The heading of my post this morning is a quote from a Trader who I used to work with. He used to mock Bears and say that resistance is meaningless in this algo driven rip fest of a market these days. Well I guess this kinda ran true last night. European trading went from strength to strength on continued chatter of this Greek debt participation deal. This took the Emini S&P500 up to the top end of my 1350 to 1357.50 res zone and before you knew it, stops went off and up we go. Resistance is Resistance until it is no more. The old cut and reverse.
Market tests resistance, fails to sell, stops go off and up she goes. That's all it is really.
Most of my analysis appears to be rather meaningless in this environment. It doesn't really matter if we have increased momentum and breadth to the downside- if they want to take this market higher they just will. I guess it all about understanding what the pain trade is, where the stops are likely to be positioned, and understanding failed patterns. The AUD was an excellent tip off yesterday as it failed to breakdown through 1.05 (futures) despite a very bearish jobs number. Somebody wanted to get started early.
So I am really not sure where this leaves us in the S&P500 and so I am back on the sidelines. I took my stop quickly and move on. I like to keep it very nimble at such junctures. That strong Daily down candle was recaptured which is bullish. However, volume was woeful but when is it not when we go up? We have NFP tonight and thus really anything can happen. I cant rule out a retest of the previous highs at Emini 1377 which would be an interesting fade area.
When you start adding lines onto a chart to try and come up with new resistance levels, you know you are probably in trouble. One could argue that we are merely retesting a neckline on the DOW and S&P500 60mins charts and thus a Head and Shoulders is playing out. I'm not so sure.
Head and Shoulders? Only if we see a big reversal and like now.
Emini S&P500 60mins:
Trading near the top end of the range. This could just be a vicious wave 2 type squueze but that is unlikely.

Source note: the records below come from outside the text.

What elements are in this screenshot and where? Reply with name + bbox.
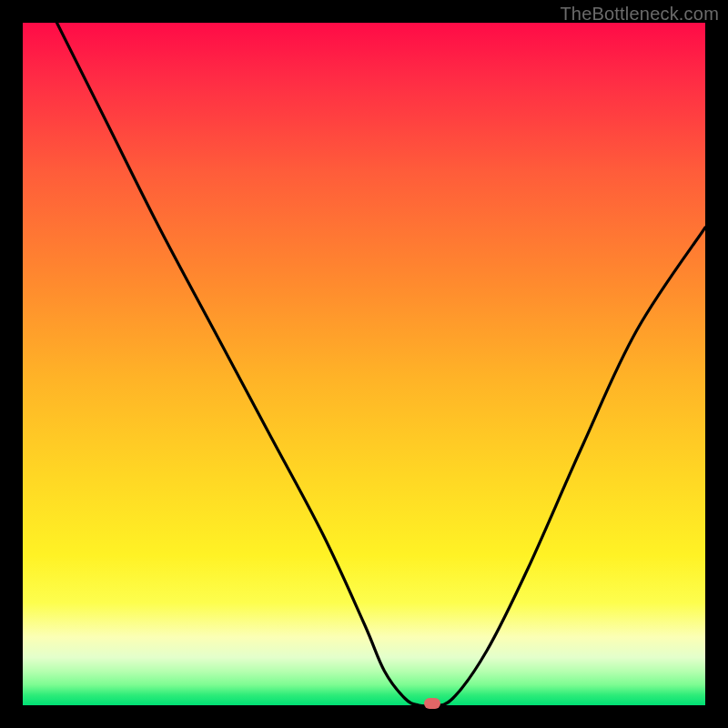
plot-area — [23, 23, 705, 705]
chart-stage: TheBottleneck.com — [0, 0, 728, 728]
bottleneck-curve — [23, 23, 705, 705]
optimum-marker — [424, 698, 440, 709]
watermark-text: TheBottleneck.com — [560, 4, 719, 25]
curve-path — [57, 23, 706, 705]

For me, I would want to see a period of consolidation before joining any breakout higher.
Interestingly, AUD never really got going last night after breaking out above 1.06 futures. An interesting divergence with equities. I still think we could be tracing out somekind of 4th wave type pattern but I would only short this if it falls back down below 1.06 again. See chart below:
Base pattern under previous support. Fails to breakdown yesterday despite a very bearish jobs number. For the short term trader, when resistance breaks you have to flip to long. That 1.058/1.06 level is now very key and has to hold for the bulls.
To Australia. We have been given an absolute gift here I believe for the bears. Quite simply, price cannot recapture 4250 if this is a genuine sell off which I very much believe it is. Pls see the following posts for full details:
We are indicated at 4200 first thing. Therefore, longer term traders can start really building shorts here with stops above 4250. Short term traders should be looking to short fade 4200 with tight stops, and potentially looking for a small grind higher if it fails to sell early.
SPI Day session 15mins:
My SPI range today: 4180 to 4205. Outlier levels 4150 and 4220.
My SPI Day trading plan: Straight out of the blocks I will be looking to short fade the 4200/4205 level with tight stops. This is round number resistance, an open gap, and the 38.2 retracement off the recent 4320 high. The target for any shorts should be down to 4180 initially where I will look to cover. If we fail to sell early, I will look to flip long for a quick trade up to 4220 max. Up there, this really is an aggressive short and I will load up, with stops above 4250 for a bigger picture play.